- **Exercise**:
Copy each line of the records that holds the string "label".

------------------------------------

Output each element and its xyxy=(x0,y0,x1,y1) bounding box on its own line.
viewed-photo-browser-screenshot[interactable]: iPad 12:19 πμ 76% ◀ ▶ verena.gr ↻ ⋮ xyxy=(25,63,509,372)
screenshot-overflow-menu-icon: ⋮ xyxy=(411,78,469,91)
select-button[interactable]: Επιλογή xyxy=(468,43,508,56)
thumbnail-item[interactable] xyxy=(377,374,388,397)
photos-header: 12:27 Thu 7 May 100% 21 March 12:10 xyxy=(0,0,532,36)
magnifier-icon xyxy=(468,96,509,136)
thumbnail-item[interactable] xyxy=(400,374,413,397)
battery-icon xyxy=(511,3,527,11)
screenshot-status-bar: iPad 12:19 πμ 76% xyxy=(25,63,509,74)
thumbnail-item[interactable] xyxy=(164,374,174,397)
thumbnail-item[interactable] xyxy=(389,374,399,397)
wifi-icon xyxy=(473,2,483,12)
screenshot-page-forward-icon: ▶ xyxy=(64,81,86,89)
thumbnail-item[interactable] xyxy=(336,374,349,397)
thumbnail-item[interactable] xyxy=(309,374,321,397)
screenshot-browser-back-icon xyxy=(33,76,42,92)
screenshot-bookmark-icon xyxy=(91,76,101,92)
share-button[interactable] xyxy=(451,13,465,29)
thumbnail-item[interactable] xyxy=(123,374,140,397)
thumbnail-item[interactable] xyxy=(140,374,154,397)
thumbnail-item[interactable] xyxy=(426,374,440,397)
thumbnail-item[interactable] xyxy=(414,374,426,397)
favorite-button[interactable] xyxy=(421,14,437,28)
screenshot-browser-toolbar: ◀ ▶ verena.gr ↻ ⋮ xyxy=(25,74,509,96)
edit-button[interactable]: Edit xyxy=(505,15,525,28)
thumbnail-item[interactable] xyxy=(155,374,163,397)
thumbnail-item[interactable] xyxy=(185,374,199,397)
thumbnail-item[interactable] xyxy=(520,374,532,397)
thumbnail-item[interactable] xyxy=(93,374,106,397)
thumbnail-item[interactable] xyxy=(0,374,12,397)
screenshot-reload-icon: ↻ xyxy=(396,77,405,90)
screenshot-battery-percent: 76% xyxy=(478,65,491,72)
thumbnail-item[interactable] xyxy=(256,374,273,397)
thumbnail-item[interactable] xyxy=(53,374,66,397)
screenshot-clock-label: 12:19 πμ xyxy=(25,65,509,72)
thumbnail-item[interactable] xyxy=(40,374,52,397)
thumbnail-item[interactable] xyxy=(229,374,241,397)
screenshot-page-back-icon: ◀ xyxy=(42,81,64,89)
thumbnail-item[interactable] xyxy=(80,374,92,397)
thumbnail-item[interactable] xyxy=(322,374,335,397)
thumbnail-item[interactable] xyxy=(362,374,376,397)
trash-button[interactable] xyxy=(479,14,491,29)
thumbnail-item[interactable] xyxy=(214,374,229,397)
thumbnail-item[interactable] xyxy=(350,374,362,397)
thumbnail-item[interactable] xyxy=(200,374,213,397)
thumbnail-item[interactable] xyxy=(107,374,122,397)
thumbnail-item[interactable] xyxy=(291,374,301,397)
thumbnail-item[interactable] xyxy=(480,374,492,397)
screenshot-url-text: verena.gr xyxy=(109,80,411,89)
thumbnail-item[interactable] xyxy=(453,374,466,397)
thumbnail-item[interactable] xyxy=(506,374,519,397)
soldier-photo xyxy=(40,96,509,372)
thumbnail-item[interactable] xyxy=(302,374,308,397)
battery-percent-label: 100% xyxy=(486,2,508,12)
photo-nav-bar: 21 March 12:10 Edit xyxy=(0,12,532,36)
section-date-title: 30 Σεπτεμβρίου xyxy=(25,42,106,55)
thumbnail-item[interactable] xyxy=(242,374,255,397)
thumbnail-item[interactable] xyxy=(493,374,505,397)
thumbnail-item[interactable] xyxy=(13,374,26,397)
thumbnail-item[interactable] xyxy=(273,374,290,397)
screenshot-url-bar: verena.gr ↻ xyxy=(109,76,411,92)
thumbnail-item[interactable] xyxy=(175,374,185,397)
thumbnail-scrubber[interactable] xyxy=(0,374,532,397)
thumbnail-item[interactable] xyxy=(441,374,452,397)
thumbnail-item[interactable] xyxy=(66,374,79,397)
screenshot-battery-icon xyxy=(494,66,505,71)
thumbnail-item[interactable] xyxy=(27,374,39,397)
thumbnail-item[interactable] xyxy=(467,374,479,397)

------------------------------------

- **Exercise solution**:
screenshot-clock-label: 12:19 πμ xyxy=(25,65,509,72)
battery-percent-label: 100% xyxy=(486,2,508,12)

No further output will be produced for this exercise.